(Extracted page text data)

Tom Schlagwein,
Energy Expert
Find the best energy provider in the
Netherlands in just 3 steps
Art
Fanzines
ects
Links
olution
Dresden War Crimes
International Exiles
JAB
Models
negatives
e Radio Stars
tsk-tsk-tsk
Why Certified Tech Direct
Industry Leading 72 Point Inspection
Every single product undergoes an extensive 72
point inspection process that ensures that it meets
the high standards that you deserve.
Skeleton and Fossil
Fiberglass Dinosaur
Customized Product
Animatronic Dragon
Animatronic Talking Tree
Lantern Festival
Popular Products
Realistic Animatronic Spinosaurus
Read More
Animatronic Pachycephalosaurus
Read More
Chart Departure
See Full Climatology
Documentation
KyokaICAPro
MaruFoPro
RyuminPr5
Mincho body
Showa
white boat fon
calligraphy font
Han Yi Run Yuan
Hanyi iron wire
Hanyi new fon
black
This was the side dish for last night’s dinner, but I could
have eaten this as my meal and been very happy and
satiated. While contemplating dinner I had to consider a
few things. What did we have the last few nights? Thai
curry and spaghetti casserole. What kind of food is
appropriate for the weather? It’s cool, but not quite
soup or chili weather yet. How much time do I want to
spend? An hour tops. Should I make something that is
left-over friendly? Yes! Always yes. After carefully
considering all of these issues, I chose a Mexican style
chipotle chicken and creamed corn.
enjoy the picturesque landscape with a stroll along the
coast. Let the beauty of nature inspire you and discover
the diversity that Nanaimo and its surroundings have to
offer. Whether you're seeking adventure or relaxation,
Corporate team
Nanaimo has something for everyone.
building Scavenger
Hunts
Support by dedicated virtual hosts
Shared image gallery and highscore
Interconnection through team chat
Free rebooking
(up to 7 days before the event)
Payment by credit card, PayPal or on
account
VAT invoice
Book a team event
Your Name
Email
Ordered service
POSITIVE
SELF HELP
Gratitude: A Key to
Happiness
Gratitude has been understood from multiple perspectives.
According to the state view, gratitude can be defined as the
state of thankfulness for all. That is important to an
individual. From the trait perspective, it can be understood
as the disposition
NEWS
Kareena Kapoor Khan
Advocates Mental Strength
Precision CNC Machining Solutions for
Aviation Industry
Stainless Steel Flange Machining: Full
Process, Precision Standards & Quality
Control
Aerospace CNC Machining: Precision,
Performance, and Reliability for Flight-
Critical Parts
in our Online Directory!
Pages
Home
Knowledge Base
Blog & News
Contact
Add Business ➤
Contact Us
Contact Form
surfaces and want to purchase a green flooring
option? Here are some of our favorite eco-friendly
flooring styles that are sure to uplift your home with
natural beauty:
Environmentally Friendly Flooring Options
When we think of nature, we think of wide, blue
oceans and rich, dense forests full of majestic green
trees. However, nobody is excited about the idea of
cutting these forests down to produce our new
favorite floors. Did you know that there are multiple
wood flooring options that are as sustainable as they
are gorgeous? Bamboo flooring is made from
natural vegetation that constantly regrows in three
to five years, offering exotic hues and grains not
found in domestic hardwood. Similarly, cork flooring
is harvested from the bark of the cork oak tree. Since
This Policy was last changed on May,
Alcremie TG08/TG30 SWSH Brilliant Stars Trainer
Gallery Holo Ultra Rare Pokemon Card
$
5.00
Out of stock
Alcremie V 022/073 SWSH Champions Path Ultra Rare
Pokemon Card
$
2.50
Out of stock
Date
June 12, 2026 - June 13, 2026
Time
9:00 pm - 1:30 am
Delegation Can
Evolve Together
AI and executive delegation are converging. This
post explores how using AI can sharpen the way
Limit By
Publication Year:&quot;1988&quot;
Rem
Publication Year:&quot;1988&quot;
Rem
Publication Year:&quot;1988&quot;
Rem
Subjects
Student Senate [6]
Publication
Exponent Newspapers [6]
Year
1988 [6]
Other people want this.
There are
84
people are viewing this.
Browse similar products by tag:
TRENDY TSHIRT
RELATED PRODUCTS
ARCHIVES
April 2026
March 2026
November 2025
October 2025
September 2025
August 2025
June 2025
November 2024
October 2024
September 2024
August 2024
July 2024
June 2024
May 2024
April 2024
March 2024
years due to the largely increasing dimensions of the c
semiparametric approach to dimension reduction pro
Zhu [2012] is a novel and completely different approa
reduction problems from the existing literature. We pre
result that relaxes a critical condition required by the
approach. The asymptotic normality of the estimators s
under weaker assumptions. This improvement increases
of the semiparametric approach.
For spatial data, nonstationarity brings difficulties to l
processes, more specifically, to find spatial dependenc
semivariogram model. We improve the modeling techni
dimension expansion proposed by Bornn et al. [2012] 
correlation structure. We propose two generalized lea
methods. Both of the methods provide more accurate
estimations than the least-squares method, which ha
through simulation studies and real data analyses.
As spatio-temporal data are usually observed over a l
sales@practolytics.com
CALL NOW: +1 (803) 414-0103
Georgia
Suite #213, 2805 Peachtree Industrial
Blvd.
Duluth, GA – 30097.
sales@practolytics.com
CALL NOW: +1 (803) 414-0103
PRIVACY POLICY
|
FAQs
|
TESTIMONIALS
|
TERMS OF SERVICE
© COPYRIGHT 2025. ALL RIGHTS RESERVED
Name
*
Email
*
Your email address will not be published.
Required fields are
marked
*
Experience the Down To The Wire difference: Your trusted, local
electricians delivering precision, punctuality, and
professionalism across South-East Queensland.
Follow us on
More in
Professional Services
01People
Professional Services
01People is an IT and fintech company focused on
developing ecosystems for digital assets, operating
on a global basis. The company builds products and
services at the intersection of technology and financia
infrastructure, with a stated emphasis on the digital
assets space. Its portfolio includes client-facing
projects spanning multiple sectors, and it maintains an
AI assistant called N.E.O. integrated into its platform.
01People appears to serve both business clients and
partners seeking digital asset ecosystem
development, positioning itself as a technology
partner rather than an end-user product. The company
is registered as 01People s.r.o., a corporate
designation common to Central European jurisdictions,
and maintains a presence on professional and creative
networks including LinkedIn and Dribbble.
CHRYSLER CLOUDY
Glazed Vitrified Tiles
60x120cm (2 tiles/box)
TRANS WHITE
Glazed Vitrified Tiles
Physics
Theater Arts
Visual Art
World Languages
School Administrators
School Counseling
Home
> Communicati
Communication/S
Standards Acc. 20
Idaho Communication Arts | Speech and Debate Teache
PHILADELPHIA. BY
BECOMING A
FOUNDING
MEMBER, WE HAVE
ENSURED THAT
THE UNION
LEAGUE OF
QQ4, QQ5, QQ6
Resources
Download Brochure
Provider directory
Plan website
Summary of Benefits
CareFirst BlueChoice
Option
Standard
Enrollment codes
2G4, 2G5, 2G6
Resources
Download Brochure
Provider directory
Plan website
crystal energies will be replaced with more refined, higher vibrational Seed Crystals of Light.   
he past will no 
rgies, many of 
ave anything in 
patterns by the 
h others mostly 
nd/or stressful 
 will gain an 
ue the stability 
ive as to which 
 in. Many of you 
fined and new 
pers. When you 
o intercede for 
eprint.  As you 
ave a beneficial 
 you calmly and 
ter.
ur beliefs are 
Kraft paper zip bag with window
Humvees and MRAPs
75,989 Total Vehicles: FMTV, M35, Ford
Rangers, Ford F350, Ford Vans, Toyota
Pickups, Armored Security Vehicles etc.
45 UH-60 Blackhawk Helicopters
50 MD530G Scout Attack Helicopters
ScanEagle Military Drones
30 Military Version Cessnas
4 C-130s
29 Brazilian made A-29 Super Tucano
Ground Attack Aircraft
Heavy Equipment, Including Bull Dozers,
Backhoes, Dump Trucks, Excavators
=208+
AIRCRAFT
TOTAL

## PROBLEM STATEMENT
Among the records above, repeat exactly the line with "November 2024", the line with "01People appears to", and every line in between, and only those.

## ANSWER TO THE PROBLEM
November 2024
October 2024
September 2024
August 2024
July 2024
June 2024
May 2024
April 2024
March 2024
years due to the largely increasing dimensions of the c
semiparametric approach to dimension reduction pro
Zhu [2012] is a novel and completely different approa
reduction problems from the existing literature. We pre
result that relaxes a critical condition required by the
approach. The asymptotic normality of the estimators s
under weaker assumptions. This improvement increases
of the semiparametric approach.
For spatial data, nonstationarity brings difficulties to l
processes, more specifically, to find spatial dependenc
semivariogram model. We improve the modeling techni
dimension expansion proposed by Bornn et al. [2012] 
correlation structure. We propose two generalized lea
methods. Both of the methods provide more accurate
estimations than the least-squares method, which ha
through simulation studies and real data analyses.
As spatio-temporal data are usually observed over a l
sales@practolytics.com
CALL NOW: +1 (803) 414-0103
Georgia
Suite #213, 2805 Peachtree Industrial
Blvd.
Duluth, GA – 30097.
sales@practolytics.com
CALL NOW: +1 (803) 414-0103
PRIVACY POLICY
|
FAQs
|
TESTIMONIALS
|
TERMS OF SERVICE
© COPYRIGHT 2025. ALL RIGHTS RESERVED
Name
*
Email
*
Your email address will not be published.
Required fields are
marked
*
Experience the Down To The Wire difference: Your trusted, local
electricians delivering precision, punctuality, and
professionalism across South-East Queensland.
Follow us on
More in
Professional Services
01People
Professional Services
01People is an IT and fintech company focused on
developing ecosystems for digital assets, operating
on a global basis. The company builds products and
services at the intersection of technology and financia
infrastructure, with a stated emphasis on the digital
assets space. Its portfolio includes client-facing
projects spanning multiple sectors, and it maintains an
AI assistant called N.E.O. integrated into its platform.
01People appears to serve both business clients and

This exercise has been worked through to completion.